REGENTS OF THE UNIVERSITY OF MINNESOTA
The proposed project aims to develop new statistical theory and methodology for high-dimensional structured data. The project is inspired by challenging problems that arise in two important biological applications: disease gene identification and gene function discovery, where one central issue is how to utilize problem structure effectively to deal with high statistical uncertainty in a discovery process. The project consists of two major components: subnetwork analysis and structured learning. With regard to subnetwork analysis, the PI and his collaborators will develop new techniques for extracting a certain low-dimensional subnetwork structure, where a network is described by a directed or an undirected graph. With regard to structured learning, the PI and his collaborators will develop new large margin techniques for partial multi-label hierarchical classification, with particular effort focused on accurate prediction under hierarchical constraints and various hierarchical loss functions. The goal is to achieve a substantial improvement on predictive accuracy over the current best techniques. In addition, computational tools will be developed to target real problems and to provide optimal or near-optimal solutions.

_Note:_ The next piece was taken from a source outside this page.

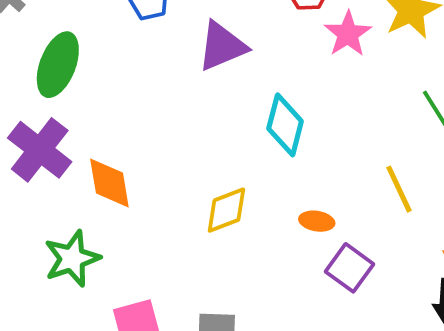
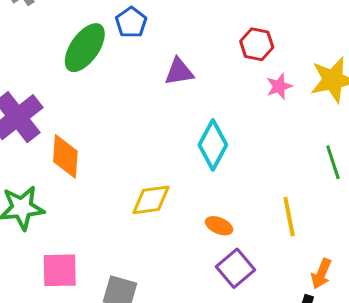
pink star: (348, 34) -> (279, 86), size x0.7
purple triangle: (222, 46) -> (179, 72), size x0.7
green ellipse: (58, 65) -> (85, 48), moved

The proposed project will address fundamentally important issues in structured data analysis. It will generate research interest for studying emerging problems, and will promote collaborations between statisticians and scientists from other fields such as computer science and biomedical science. The research program will have an impact in several areas of research, particularly in document management and exploration, automatic machine processing, biomedical research, and social science. The educational program will integrate teaching with research to get students exposed to state-of-the-art research, and to create an interdisciplinary learning environment for training and learning.